Reality Bites
Movie Quote Quiz

Troy Dyer: I've wanted you like this for all these years.

Troy Dyer: This girl is cuckoo for Cocoa Puffs.

Troy Dyer: Well fuck me for being nice.

Lelaina: You've been waiting for this since the day we met.
Vickie: Oh, who told you that, Your psychic partner?

Vickie: Sometimes I get that not-so-fresh feeling.

Lelaina Pierce: I'd like to somehow make a difference in people's lives.
Troy Dyer: And I... I would like to buy them all a Coke.
Lelaina Pierce: And you wonder why we never got involved?

Troy Dyer: There's no point to any of this. It's all just a... a random lottery of meaningless tragedy and a series of near escapes. So I take pleasure in the details.
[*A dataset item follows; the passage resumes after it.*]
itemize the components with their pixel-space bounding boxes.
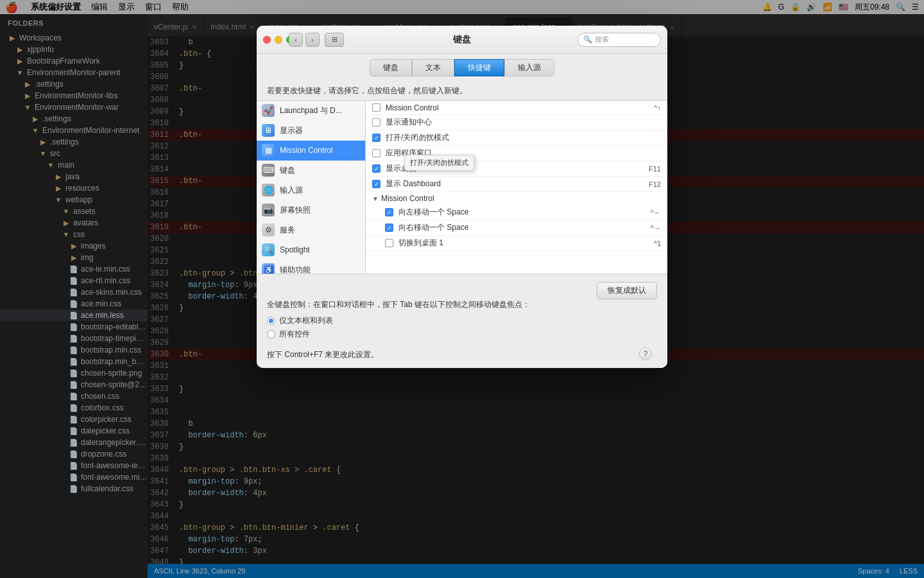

You know... a Quarter-Pounder with cheese, those are good, the sky about ten minutes before it starts to rain, the moment where your laughter become a cackle... and I, I sit back and I smoke my Camel Straights and I ride my own melt.

Lelaina Pierce: I was really going to be somebody by the time I was 23.
Troy Dyer: Honey, all you have to be by the time you're 23 is yourself.
Lelaina Pierce: I don't know who that is anymore.
Troy Dyer: I do. And we all love her. I love her. She breaks my heart again and again, but I love her.

Lelaina Pierce: I'm not going to work at the Gap for Chrissake.

Vickie: Welcome to the Maxi Pad.

Vickie: Do you ever wish you were a lesbian? Don't you think it would be so much easier?
Lelaina: Sometimes, but I don't know. I could never go through with it. I'd start laughing or something.
Vickie: That is such a shame because I have had it with men.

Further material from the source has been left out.